Sure. Gyroscopes do it all the time...

EDIT -- But see post #6 below for how to add the various rotations vectorially.

Last edited: May 12, 2016
3. May 12, 2016

### wrobel

Theorem. Suppose that a rigid body has a fixed point and moves with nonzero angular velocity: $\boldsymbol \omega\ne 0$. Then at each moment of time there exists a unique line belonging to the rigid body such that the velocity of any point of this line is equal zero.

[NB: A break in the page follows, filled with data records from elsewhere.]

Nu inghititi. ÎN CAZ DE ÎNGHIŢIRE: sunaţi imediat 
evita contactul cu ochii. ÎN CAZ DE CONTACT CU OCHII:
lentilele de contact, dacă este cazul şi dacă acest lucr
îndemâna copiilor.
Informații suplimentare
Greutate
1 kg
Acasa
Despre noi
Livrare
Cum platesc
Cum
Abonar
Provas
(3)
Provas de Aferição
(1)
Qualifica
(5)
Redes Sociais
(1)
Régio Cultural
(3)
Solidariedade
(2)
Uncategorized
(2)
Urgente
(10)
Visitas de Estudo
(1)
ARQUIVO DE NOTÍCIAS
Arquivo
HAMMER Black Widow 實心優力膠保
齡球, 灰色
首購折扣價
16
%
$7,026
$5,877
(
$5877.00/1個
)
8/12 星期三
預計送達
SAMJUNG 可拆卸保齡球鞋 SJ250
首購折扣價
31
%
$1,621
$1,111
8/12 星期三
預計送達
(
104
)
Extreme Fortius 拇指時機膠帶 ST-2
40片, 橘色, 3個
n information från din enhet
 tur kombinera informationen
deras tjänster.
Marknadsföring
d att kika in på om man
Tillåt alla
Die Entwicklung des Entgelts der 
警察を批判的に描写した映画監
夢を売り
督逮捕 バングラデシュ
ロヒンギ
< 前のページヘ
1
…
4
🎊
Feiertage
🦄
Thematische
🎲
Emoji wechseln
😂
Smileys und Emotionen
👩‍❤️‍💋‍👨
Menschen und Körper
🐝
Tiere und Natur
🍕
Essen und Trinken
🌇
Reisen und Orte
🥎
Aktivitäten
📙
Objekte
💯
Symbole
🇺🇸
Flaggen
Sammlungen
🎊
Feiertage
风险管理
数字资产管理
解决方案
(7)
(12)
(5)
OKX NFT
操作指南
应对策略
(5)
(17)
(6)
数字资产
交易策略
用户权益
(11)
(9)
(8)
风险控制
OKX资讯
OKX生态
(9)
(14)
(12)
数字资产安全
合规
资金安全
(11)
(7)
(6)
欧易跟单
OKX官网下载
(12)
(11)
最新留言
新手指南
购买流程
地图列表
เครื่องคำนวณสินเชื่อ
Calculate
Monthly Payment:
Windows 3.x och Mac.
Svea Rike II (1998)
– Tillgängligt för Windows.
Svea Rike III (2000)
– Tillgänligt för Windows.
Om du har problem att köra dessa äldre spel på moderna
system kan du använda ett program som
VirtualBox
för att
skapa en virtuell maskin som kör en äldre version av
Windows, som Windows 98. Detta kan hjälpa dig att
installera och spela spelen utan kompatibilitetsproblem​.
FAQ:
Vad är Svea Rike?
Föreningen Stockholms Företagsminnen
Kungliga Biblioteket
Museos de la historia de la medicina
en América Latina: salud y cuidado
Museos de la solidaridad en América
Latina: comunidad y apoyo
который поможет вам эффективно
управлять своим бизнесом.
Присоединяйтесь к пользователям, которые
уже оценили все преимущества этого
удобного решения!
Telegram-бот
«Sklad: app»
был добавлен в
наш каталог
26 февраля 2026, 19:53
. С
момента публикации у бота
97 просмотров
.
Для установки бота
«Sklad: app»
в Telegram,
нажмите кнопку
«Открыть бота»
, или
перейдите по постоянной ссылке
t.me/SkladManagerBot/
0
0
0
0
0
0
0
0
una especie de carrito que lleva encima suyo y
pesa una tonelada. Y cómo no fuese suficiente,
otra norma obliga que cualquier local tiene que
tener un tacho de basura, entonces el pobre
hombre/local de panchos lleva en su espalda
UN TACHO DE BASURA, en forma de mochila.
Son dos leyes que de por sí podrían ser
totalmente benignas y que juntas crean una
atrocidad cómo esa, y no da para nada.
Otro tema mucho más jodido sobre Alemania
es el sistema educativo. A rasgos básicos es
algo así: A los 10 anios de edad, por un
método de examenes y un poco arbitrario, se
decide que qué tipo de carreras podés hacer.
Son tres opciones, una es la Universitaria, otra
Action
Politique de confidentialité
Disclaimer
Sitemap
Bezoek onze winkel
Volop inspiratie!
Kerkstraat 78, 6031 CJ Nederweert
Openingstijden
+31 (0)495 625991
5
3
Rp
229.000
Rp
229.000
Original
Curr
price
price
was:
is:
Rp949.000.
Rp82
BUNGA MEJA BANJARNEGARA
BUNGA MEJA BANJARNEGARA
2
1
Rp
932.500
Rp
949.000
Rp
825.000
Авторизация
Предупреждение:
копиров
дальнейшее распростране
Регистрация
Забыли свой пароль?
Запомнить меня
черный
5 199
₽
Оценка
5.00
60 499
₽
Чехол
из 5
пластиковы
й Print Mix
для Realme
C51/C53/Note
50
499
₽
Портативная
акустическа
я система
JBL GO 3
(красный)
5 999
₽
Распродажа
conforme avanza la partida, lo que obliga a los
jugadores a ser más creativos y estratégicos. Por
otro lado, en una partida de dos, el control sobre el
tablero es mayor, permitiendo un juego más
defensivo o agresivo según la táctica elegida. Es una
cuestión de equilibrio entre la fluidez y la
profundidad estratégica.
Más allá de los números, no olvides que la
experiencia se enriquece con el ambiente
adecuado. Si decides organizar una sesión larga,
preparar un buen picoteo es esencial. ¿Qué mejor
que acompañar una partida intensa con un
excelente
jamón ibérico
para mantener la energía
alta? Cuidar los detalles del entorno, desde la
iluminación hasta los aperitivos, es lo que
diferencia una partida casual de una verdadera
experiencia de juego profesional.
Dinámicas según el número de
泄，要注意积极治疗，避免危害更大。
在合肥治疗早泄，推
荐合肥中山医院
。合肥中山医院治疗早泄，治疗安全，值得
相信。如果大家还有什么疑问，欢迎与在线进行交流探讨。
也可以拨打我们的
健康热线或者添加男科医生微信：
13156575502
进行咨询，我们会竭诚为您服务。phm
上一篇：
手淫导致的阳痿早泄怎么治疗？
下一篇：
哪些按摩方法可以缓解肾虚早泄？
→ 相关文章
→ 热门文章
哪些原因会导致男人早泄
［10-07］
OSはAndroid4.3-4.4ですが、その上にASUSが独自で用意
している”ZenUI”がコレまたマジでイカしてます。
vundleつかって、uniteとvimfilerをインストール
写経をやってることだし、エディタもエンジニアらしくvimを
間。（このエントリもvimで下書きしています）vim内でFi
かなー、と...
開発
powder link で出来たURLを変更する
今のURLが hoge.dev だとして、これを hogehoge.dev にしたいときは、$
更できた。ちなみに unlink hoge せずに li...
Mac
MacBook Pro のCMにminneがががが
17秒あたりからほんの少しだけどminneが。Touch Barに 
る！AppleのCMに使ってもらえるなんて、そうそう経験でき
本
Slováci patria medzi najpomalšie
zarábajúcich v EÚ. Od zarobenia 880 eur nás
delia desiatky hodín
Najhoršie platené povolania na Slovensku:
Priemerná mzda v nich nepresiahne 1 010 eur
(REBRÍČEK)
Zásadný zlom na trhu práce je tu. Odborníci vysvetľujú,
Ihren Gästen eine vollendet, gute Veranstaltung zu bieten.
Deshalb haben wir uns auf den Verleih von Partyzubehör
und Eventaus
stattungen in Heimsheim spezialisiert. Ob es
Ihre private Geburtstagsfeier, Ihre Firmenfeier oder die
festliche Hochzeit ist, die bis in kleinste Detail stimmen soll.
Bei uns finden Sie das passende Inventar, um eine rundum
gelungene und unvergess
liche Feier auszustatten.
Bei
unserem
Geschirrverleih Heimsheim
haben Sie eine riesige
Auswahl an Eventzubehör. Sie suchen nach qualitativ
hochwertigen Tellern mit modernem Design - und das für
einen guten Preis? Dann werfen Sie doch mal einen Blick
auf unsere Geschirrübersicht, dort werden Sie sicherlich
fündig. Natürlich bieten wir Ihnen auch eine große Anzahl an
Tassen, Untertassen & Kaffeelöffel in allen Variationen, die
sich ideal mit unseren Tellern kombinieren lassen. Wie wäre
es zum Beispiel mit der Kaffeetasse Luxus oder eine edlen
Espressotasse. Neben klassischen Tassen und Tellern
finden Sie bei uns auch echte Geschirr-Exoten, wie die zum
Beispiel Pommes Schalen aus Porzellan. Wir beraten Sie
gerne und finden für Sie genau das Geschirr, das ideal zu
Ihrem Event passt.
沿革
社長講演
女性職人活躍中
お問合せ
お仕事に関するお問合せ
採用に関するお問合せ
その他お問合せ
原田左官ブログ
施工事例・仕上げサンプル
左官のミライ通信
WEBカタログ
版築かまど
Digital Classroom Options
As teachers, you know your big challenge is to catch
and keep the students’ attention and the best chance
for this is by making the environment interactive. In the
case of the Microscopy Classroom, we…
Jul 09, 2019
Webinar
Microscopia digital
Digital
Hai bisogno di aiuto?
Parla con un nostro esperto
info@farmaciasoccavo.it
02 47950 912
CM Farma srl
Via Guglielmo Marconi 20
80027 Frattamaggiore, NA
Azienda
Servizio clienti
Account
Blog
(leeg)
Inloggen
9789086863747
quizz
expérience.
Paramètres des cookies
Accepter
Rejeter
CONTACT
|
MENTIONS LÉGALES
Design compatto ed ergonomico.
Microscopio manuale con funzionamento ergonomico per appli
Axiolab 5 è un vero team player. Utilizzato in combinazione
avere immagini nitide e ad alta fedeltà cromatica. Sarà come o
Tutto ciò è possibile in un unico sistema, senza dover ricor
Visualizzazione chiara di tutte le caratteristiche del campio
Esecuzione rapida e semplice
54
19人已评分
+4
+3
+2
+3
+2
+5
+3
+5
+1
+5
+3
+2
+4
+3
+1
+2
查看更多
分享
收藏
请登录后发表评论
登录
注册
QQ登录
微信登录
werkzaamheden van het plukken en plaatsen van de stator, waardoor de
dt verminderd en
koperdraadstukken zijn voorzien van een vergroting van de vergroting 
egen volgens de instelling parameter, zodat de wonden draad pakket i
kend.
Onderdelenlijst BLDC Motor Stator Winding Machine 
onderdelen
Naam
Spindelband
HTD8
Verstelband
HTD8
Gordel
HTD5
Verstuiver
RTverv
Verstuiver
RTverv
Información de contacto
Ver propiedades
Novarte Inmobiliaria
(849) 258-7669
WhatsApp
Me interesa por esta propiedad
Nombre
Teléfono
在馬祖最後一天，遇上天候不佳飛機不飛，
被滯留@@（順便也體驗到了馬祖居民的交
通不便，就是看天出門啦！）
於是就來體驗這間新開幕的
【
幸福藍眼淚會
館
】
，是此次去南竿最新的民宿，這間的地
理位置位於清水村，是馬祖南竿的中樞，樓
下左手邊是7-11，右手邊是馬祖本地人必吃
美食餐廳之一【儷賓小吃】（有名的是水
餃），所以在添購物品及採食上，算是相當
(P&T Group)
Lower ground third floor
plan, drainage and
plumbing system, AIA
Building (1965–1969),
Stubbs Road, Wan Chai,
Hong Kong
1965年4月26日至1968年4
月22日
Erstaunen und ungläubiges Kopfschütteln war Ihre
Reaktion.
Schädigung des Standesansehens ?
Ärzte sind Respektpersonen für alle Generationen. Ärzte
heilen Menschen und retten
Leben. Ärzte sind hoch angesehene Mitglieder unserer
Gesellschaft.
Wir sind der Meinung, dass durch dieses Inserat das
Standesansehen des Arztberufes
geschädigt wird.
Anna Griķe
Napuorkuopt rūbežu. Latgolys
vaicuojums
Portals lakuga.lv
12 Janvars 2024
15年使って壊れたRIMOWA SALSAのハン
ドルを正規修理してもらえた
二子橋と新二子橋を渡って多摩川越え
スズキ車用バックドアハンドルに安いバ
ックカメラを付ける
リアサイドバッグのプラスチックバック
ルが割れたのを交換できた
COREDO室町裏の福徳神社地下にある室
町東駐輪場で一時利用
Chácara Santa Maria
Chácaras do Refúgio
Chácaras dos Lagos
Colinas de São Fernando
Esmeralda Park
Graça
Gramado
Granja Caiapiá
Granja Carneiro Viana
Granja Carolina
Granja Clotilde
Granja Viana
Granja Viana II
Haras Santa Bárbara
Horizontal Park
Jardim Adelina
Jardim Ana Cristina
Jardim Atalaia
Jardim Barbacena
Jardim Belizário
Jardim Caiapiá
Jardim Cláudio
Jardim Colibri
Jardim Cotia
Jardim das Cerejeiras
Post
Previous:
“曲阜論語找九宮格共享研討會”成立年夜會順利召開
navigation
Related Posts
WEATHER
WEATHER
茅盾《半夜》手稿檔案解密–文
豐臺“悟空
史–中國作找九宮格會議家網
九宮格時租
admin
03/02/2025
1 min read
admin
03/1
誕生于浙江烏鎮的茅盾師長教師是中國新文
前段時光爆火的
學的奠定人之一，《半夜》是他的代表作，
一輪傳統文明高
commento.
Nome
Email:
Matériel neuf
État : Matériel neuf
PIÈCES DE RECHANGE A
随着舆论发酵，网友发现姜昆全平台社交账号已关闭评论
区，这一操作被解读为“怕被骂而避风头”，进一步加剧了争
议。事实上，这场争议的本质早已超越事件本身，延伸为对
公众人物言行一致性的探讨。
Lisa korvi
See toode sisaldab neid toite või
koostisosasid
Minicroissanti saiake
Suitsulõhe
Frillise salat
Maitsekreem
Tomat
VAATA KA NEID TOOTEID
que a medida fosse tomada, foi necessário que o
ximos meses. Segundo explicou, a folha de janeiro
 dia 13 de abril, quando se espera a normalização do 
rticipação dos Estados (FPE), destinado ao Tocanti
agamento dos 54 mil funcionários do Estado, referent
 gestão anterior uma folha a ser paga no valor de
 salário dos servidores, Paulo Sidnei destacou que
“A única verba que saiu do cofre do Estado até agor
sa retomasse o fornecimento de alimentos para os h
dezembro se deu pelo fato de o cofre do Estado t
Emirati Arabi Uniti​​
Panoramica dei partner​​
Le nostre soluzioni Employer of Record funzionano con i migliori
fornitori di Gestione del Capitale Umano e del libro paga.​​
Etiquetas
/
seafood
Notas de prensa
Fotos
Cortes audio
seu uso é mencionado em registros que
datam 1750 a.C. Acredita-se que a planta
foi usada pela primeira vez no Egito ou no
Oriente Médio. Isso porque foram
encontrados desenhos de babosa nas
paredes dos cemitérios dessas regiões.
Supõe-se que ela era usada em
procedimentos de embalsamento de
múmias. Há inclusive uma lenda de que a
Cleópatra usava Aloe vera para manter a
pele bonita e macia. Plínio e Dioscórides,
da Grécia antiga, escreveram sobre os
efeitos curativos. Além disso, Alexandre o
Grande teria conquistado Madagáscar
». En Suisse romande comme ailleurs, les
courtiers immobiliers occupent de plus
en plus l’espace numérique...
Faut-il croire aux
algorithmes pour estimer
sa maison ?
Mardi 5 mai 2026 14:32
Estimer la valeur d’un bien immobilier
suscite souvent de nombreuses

This line is referred to as axis of rotation

4. May 12, 2016

### olgerm

No.

It is analogues to how a car may move forward on road and same move to one side of road (change lane), but does not have 2 speed vectors.

Last edited: May 12, 2016
5. May 12, 2016

### Hoophy

I still do not understand. I don't know if the gyroscope applies to what I'm thinking, I meant a more "solid" object. How would an object rotate on 2 axis using the analogy of a coin? Imagine you are trying to explain this to a dummy. (That's me)

6. May 12, 2016

### A.T.

7. May 12, 2016

### anorlunda

How would you describe this?

8. May 12, 2016

### olgerm

1. Take a coin and spin it the way you described.
2. Now take a ball and spin it the same way (same direction) as coin.
3. Notice 2 points on the ball, which are not moving(because of spinning).
4. Imagine line, which includes both of these points. This line is rotation axis.
5. Consider, that rotation axis of the coin is parallel with rotation axis of the ball.

9. May 13, 2016

### wrobel

That's a good training question by the way. The coin loses its height because of the energy expires for friction of table. Consider an ideal model. The edge of coin does not slip on table's surface. It is not hard to write formulas and describe motion when the centre of coin runs by the horizontal circle and the absolute value of the center's velocity remains constant. For example, precise formulation may be as follows. Assume that we know absolute value of center's velocity and we know the angle between the table and the plane of coin. Find the radius of the circle which the center of coin describes. The radius of coin is also known.

Last edited: May 13, 2016
10. May 13, 2016

### Hoophy

So then would the two axis of any object have to be perpendicular to each other? And is there a limit to the number of axis an object can have at the same time?

11. May 13, 2016

### A.T.

You can decompose the total angular velocity vector into arbitrary many vectors.

12. May 13, 2016

### Hoophy

13. May 13, 2016

### A.T.

14. May 13, 2016

### anorlunda

I hoped that the OP would respond to that video. I wanted to find out whether precession and rotation mean the same thing in his vocabulary.

15. May 13, 2016

### wrobel

Standard fact.

Let $\Sigma$ stand for a rigid body that moves in space. Assume that its angular velocity does not vanish: $\boldsymbol\omega\ne 0.$

Theorem. There exists a unique line $\ell=\ell(t)\subset \Sigma$ such that for any point $B\in\ell$ it follows that the velocity $\boldsymbol v_B$ (of the point $B$) is parallel to the line $\ell$.
This line is parallel to the vector $\boldsymbol\omega$ and velocities of each point of this line are the same.
Moreover, if we know velocity of some point $O\in\Sigma$ then we can find a point $A\in\ell$ by the formula $\boldsymbol {OA}=\frac{1}{|\boldsymbol\omega|^2}\boldsymbol\omega\times\boldsymbol v_O.$

16. May 13, 2016

### Hoophy

I think perhaps my question is way to broad and not very clear. I don't think that this can be explained to me because I need a more solid understanding of physics. Thanks for trying, I will do some more research on my own. Thanks again everybody.

Last edited: May 13, 2016